ジャックは唇を噛みしめると、キング・サイクロプスの方向を指差した。


「あの男が……」


 見ると、キング・サイクロプスの足元にフードを被った男が立っていた。


(あれは……)


 ライルが目を細める。

 男の指先に嵌められた魔道具には見覚えがあった。


(『従属の指輪』か……どおりで)


 キング・サイクロプスは本来、目に映ったもの全てを蹂躙し尽くす獰猛な魔物。


 しかし今はこちらを睨みつけながら『グルル……』と威嚇するだけで襲ってきてこない。


 一歩踏み出し、ライルは男に尋ねる。


「お前が、キング・サイクロプスを使役しているのか」

「ご名答」


 パン、パンと、男をゆったりとした拍手をライルに贈る。


「友人二人は惜しいことをしたな。さっきの攻撃で大人しく死んでおけば、苦しみが長引くこともなかっただろうに」

「誰だ、お前は?」


 男の言葉を無視して、ライルは鋭い声で訊く。


「ゴルドー」

「……聞いたことのない名前だ。見たところ人間のようだけど、魔王軍の手先か?」

「だと言ったら、どうする?」


 ニヤリと、ゴルドーの口が歪む。


「……フレイム・ケルベロスを放ったのも、子犬がいなくなったなどと嘘の目安箱を入れたのも、お前か」

「察しがいいな。流石は第三王子と言ったところか」


 ひゅう、とゴルドーは場にそぐわぬ口笛を吹き、フードを取る。

 ……痛々しい火傷の跡を顔全体に刻んだ、スキンヘッドの男が姿を現した。


「目的は何だ? 答えろ、ゴルドー!」


 ライルが声を放つ。

 キング・サイクロプスという絶望の象徴がいるにも関わらず毅然とした態度を保てているのは、ライルがこれまで王族として鍛え抜かれた精神の賜物だろう。

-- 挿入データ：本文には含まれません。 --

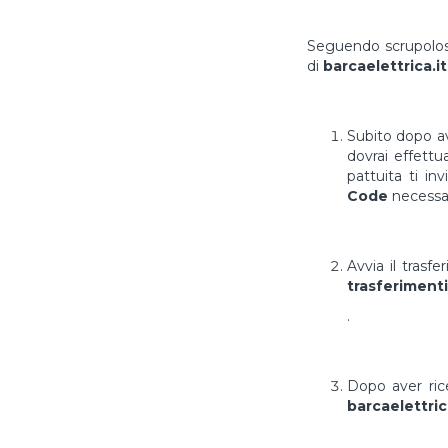
Seguendo scrupolosa
di
barcaelettrica.it
Subito dopo av
dovrai effett
pattuita ti in
Code
necessar
Avvia il trasf
trasferimenti
.
Dopo aver ri
barcaelettric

「ベラベラと目的を話すと思っているのか? 第三王子は度胸はあれど、頭は足りてないようだ」

「訊くのはタダという言葉があるからね。それに、キング・サイクロプスを使役するほどの者に、度胸を誉められるのは光栄だよ」


 余裕さえ感じさせる返答に、ゴルドーはクククと笑いを漏らす。


「そうだな、確かにその通りだ。だが……どうせお前たちはここで死ぬ。だから、冥土の土産に教えてやろう」


 淡々とした声でゴルドーが続ける。


「人類と魔王軍の戦いが始まってはや千年……今は小康状態とはいえ、終結したわけではない。来るべき決戦に備え、魔王軍は着実に力を溜めている。それまでに、人類側の力を出来る限り削ぎ落とす。お前たちも、エルドラ地方で多くの魔物を討伐しただろう? 魔王軍勢に対してやっていることを、俺たちもしている過ぎない」

「なるほど……」


 合点のいったようにライルが頷く。


「ただの学生風情にA級の魔物を充てがうなんて、俺たちも高く買われたものだね」

「本来であれば、フレイム・ケルベロスで事足りていたはずなんだがな。予想外の事態が発生した」


 ゴルドーがライルの横に立つ、ユフィを見遣る。


「そういうことか……」


 合点のいったようにライルは苦笑した。


「高く買われたのは、ユフィの方だったみたいだね」


 ──すっ、とユフィがライルの一歩前に出た。


「ユフィ?」


ライルの声を無視して、ユフィはゴルドーに問う。


「二人を傷つけたのは、あなたなの?」


 その声には、ユフィが今まで出したことのない、凍てつくような冷気が漂っていた。


「見ての通りだが?」


 ゴルドーは挑発するように笑う。


「そう」


 ユフィは、エリーナが治療に当たっているジャックと、意識を失っているエドワードを順番に見遣る。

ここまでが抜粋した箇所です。